In Example 1, we claimed that \(\lim\limits_{x\rightarrow 2}(2x+5) =9\).

  • How close must \(x\) be to 2, so that \(f(x) =2x+5\) is within 0.1 of 9?
  • How close must \(x\) be to 2, so that \(f(x) =2x+5\) is within 0.05 of 9?
  • On the number line, the distance between two points with coordinates \({a}\) and \(b\) is \(\vert{a-b}\vert\).

    Solution (a) The function \(f(x)=2x+5\) is within 0.1 of 9, if the distance between \(f(x)\) and 9 is less than 0.1 unit. That is, if \(\vert f(x)-9\vert\leq 0.1\). \[ \begin{eqnarray*} \vert (2x+5) -9\vert &\leq &0.1 \\ \vert 2x-4\vert &\leq &0.1 \\ \vert 2( x-2) \vert &\leq &0.1 \\ \vert x-2\vert &\leq &\dfrac{0.1}{2}=0.05 \\ -0.05 &\leq &x-2\leq 0.05 \\ 1.95 &\leq &x\leq 2.05 \end{eqnarray*} \]

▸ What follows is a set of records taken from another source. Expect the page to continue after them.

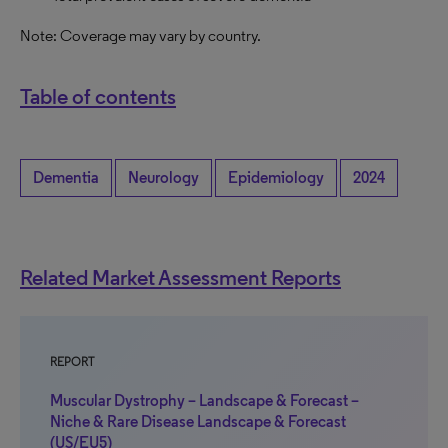
Note: Coverage may vary by country.
Table of contents
Dementia
Neurology
Epidemiology
2024
Related Market Assessment Reports
REPORT
Muscular Dystrophy – Landscape & Forecast –
Niche & Rare Disease Landscape & Forecast
(US/EU5)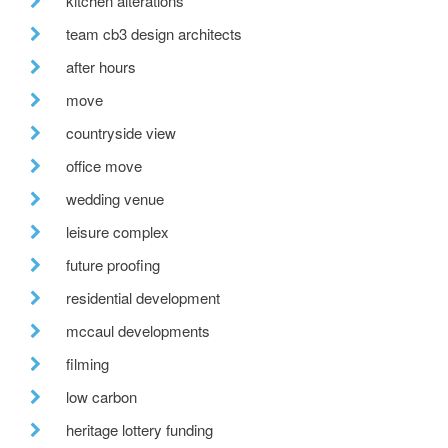
kitchen alterations
team cb3 design architects
after hours
move
countryside view
office move
wedding venue
leisure complex
future proofing
residential development
mccaul developments
filming
low carbon
heritage lottery funding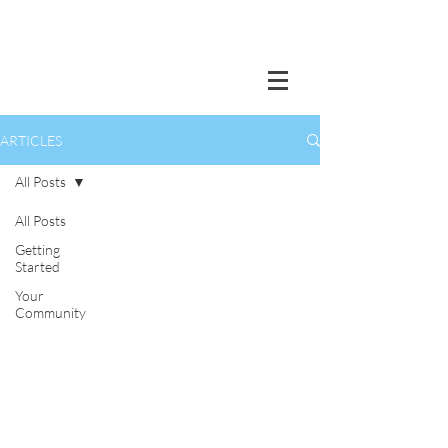
ARTICLES
All Posts
All Posts
Getting
Started
Your
Community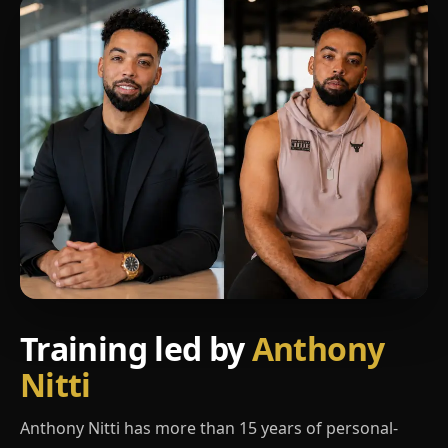
Training led by
Anthony
Nitti
Anthony Nitti has more than 15 years of personal-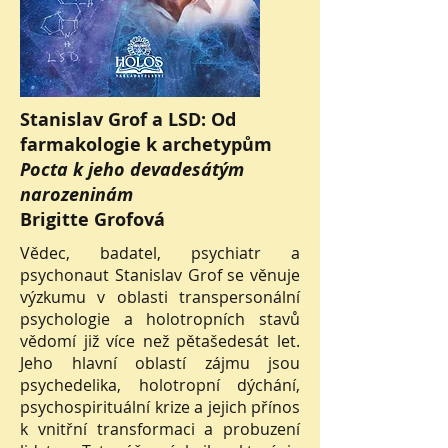
Stanislav Grof a LSD: Od
farmakologie k archetypům
Pocta k jeho devadesátým
narozeninám
Brigitte Grofová
Vědec, badatel, psychiatr a
psychonaut Stanislav Grof se věnuje
výzkumu v oblasti transpersonální
psychologie a holotropních stavů
vědomí již více než pětašedesát let.
Jeho hlavní oblastí zájmu jsou
psychedelika, holotropní dýchání,
psychospirituální krize a jejich přínos
k vnitřní transformaci a probuzení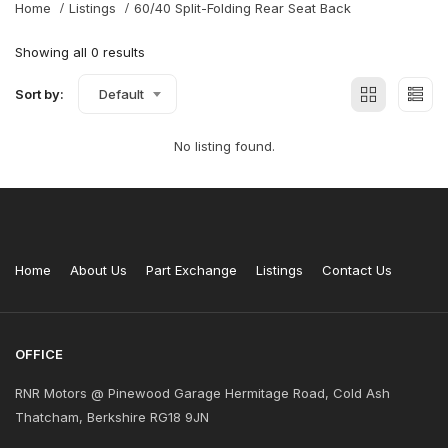
Home
Listings
60/40 Split-Folding Rear Seat Back
Showing all 0 results
Sort by:
Default
No listing found.
Home
About Us
Part Exchange
Listings
Contact Us
OFFICE
RNR Motors @ Pinewood Garage Hermitage Road, Cold Ash
Thatcham, Berkshire RG18 9JN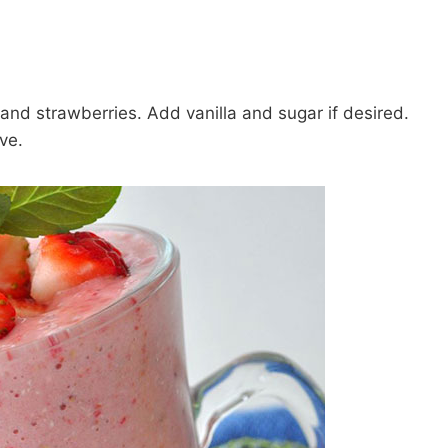
and strawberries. Add vanilla and sugar if desired.
ve.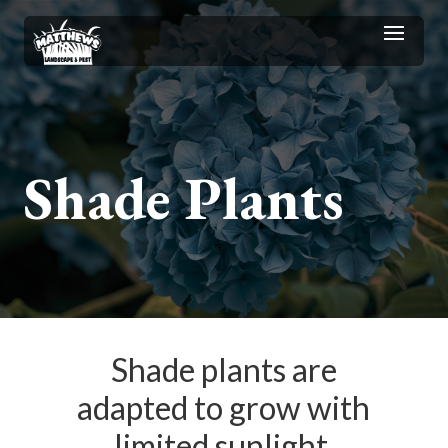
Shade Plants
Shade plants are
adapted to grow with
limited sunlight,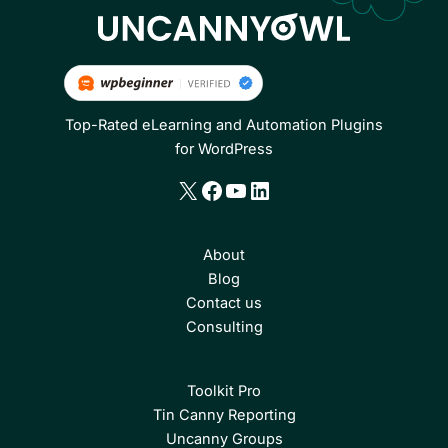
Top-Rated eLearning and Automation Plugins
for WordPress
X
Facebook
YouTube
LinkedIn
About
Blog
Contact us
Consulting
Toolkit Pro
Tin Canny Reporting
Uncanny Groups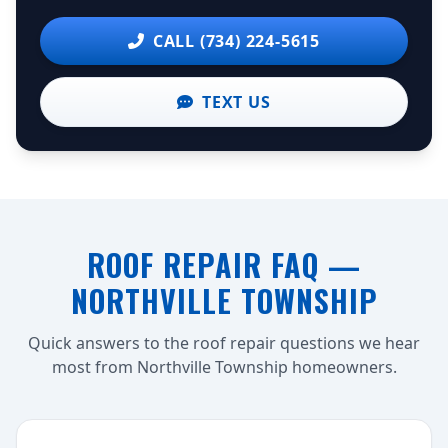
CALL (734) 224-5615
TEXT US
ROOF REPAIR FAQ —
NORTHVILLE TOWNSHIP
Quick answers to the roof repair questions we hear
most from Northville Township homeowners.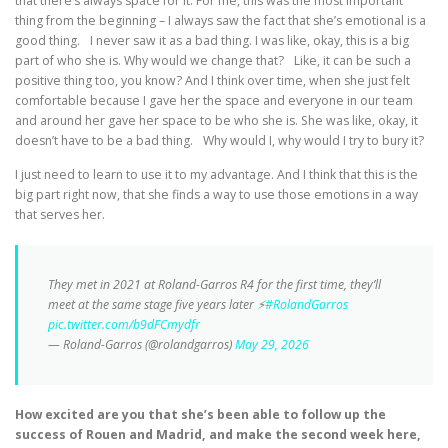
that there’s always space for it. For me, this was the most important
thing from the beginning – I always saw the fact that she’s emotional is a
good thing. I never saw it as a bad thing. I was like, okay, this is a big
part of who she is. Why would we change that? Like, it can be such a
positive thing too, you know? And I think over time, when she just felt
comfortable because I gave her the space and everyone in our team
and around her gave her space to be who she is. She was like, okay, it
doesn’t have to be a bad thing. Why would I, why would I try to bury it?
I just need to learn to use it to my advantage. And I think that this is the
big part right now, that she finds a way to use those emotions in a way
that serves her.
They met in 2021 at Roland-Garros R4 for the first time, they’ll
meet at the same stage five years later ⚡️
#RolandGarros
pic.twitter.com/b9dFCmydfr
— Roland-Garros (@rolandgarros)
May 29, 2026
How excited are you that she’s been able to follow up the
success of Rouen and Madrid, and make the second week here,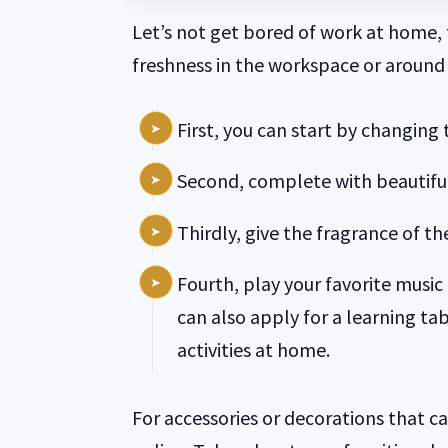
Let’s not get bored of work at home, t
freshness in the workspace or around
First, you can start by changing 
Second, complete with beautiful
Thirdly, give the fragrance of t
Fourth, play your favorite musi
can also apply for a learning tab
activities at home.
For accessories or decorations that c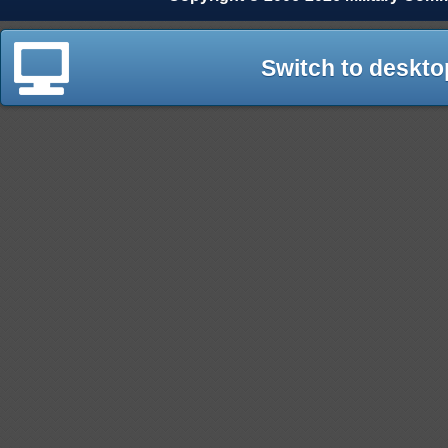
Switch to deskto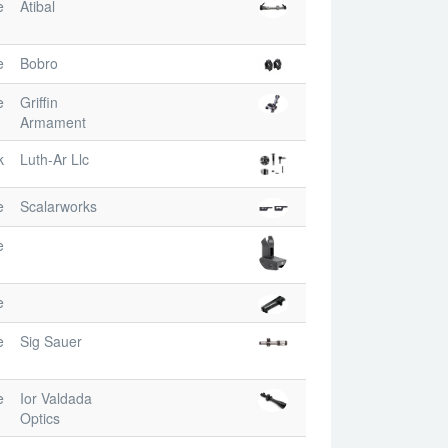
e
Atibal
e
Bobro
e
Griffin
Armament
k
Luth-Ar Llc
e
Scalarworks
e
e
e
Sig Sauer
e
Ior Valdada
Optics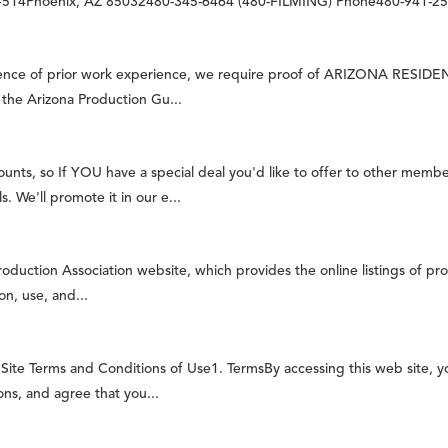
, #514Phoenix, AZ 85032480-345-6464 (480-FILMING) Phone480-941-255
e of prior work experience, we require proof of ARIZONA RESIDENCY,
n the Arizona Production Gu...
nts, so If YOU have a special deal you'd like to offer to other membe
. We'll promote it in our e...
oduction Association website, which provides the online listings of pro
on, use, and...
ite Terms and Conditions of Use1. TermsBy accessing this web site, 
ons, and agree that you...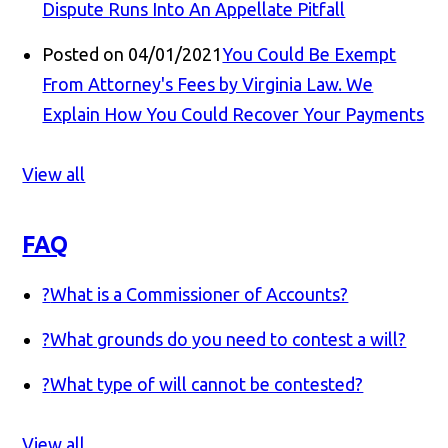
Dispute Runs Into An Appellate Pitfall
Posted on 04/01/2021
You Could Be Exempt
From Attorney's Fees by Virginia Law. We
Explain How You Could Recover Your Payments
View all
FAQ
?
What is a Commissioner of Accounts?
?
What grounds do you need to contest a will?
?
What type of will cannot be contested?
View all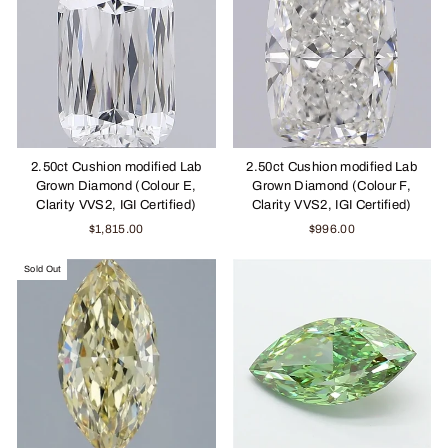
2.50ct Cushion modified Lab
2.50ct Cushion modified Lab
Grown Diamond (Colour E,
Grown Diamond (Colour F,
Clarity VVS2, IGI Certified)
Clarity VVS2, IGI Certified)
$1,815.00
$996.00
Sold Out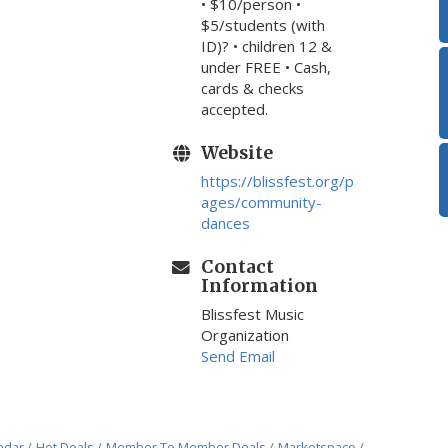
• $10/person •
$5/students (with
ID)? • children 12 &
under FREE • Cash,
cards & checks
accepted.
Website
https://blissfest.org/p
ages/community-
dances
Contact
Information
Blissfest Music
Organization
Send Email
ndar
Hot Deals
Member To Member Deals
Marketspace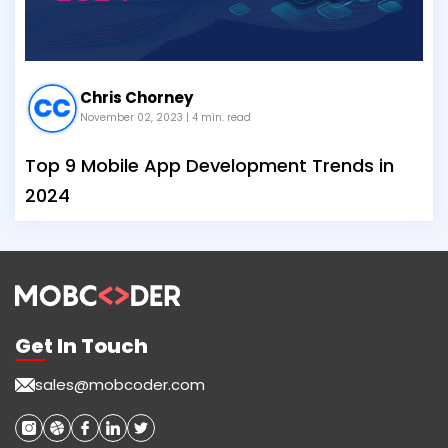
Chris Chorney
November 02, 2023
| 4 min. read
Top 9 Mobile App Development Trends in
2024
Get In Touch
sales@mobcoder.com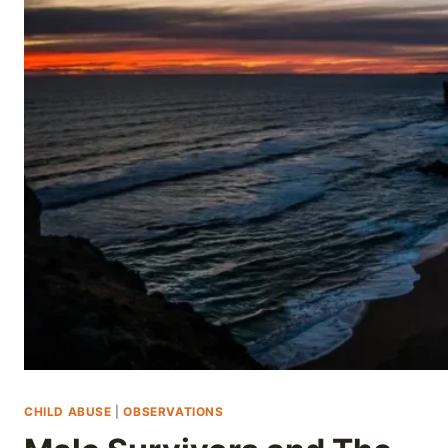
Skip
to
content
CHILD ABUSE
|
OBSERVATIONS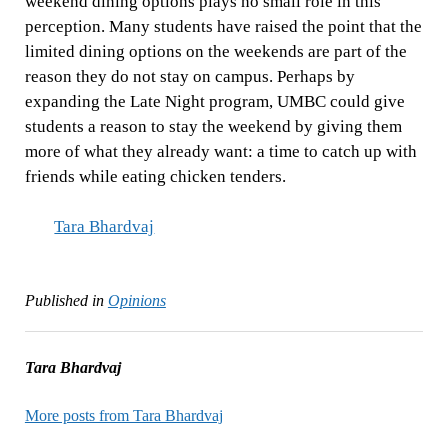
weekend dining options plays no small role in this
perception. Many students have raised the point that the
limited dining options on the weekends are part of the
reason they do not stay on campus. Perhaps by
expanding the Late Night program, UMBC could give
students a reason to stay the weekend by giving them
more of what they already want: a time to catch up with
friends while eating chicken tenders.
Tara Bhardvaj
Published in
Opinions
Tara Bhardvaj
More posts from Tara Bhardvaj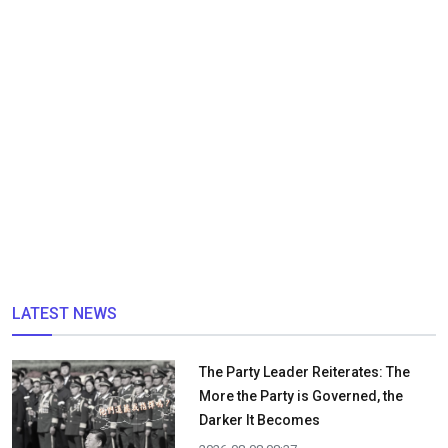
LATEST NEWS
The Party Leader Reiterates: The
More the Party is Governed, the
Darker It Becomes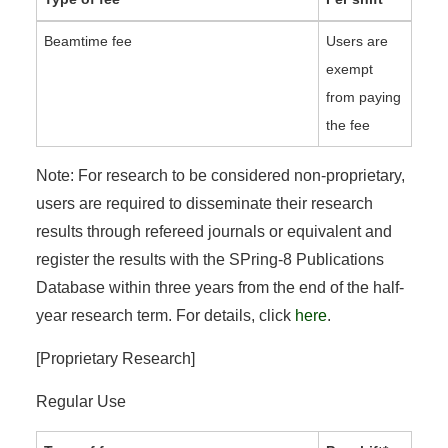
Beamtime fee
Users are
exempt
from paying
the fee
Note: For research to be considered non-proprietary,
users are required to disseminate their research
results through refereed journals or equivalent and
register the results with the SPring-8 Publications
Database within three years from the end of the half-
year research term. For details, click
here
.
[Proprietary Research]
Regular Use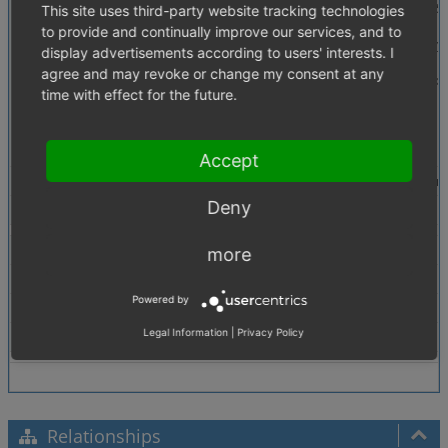
Description
We have a real-life customer, who has more than 50
This site uses third-party website tracking technologies
to provide and continually improve our services, and to
The effect of this limitation is fatal for the shop
display advertisements according to users' interests. I
agree and may revoke or change my consent at any
In my opinion it is necessary to change oxconfig.
time with effect for the future.
Greetings
Stanislav Saric
norisk GmbH
Accept
Steps To Reproduce
Make sure you install + activate a sufficient amou
Deny
Tags
No tags attached.
Theme
All
more
Browser
All
Powered by
PHP Version
5.3
Legal Information
|
Privacy Policy
Database Version
5.5
Relationships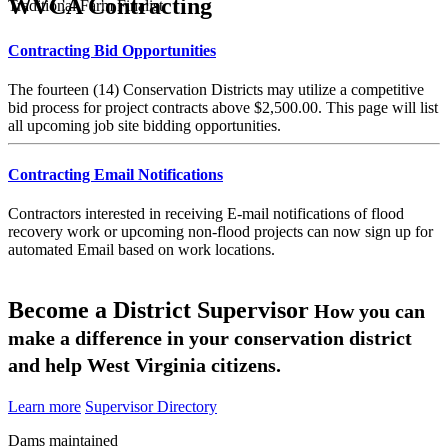
WVCA Contracting
Traditional Farm Finalist
Contracting Bid Opportunities
The fourteen (14) Conservation Districts may utilize a competitive
bid process for project contracts above $2,500.00. This page will list
all upcoming job site bidding opportunities.
Contracting Email Notifications
Contractors interested in receiving E-mail notifications of flood
recovery work or upcoming non-flood projects can now sign up for
automated Email based on work locations.
Become a District Supervisor
How you can
make a difference in your conservation district
and help West Virginia citizens.
Learn more
Supervisor Directory
Dams maintained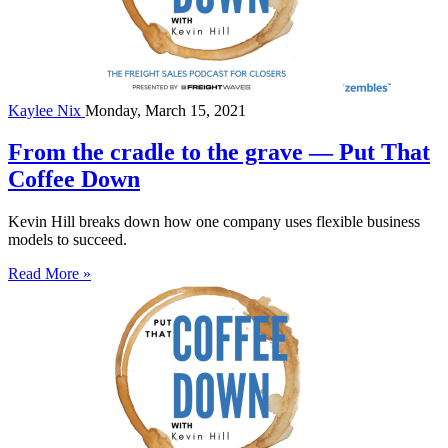
Kaylee Nix
Monday, March 15, 2021
From the cradle to the grave — Put That
Coffee Down
Kevin Hill breaks down how one company uses flexible business
models to succeed.
Read More »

    Inequalities involving absolute values are discussed in Appendix A.1, p. A-7.

    So, if \(1.95\leq x\leq 2.05\), then \(f(x)\) will be within 0.1 of 9.

    (b)The function \(f(x)=2x+5\) is within 0.05 of 9 if \(\vert f(x) -9\vert \leq 0.05\). That is, \[ \begin{eqnarray*} \vert ( 2x+5) -9\vert &\leq &0.05 \\ \vert 2x-4\vert &\leq &0.05 \\ \vert x-2\vert &\leq &\dfrac{0.05}{2}=0.025 \end{eqnarray*} \]

    \(f(x)=2x+5\)

    So, if \(1.975\leq x\leq 2.025\), then \(f(x)\) will be within 0.05 of 9.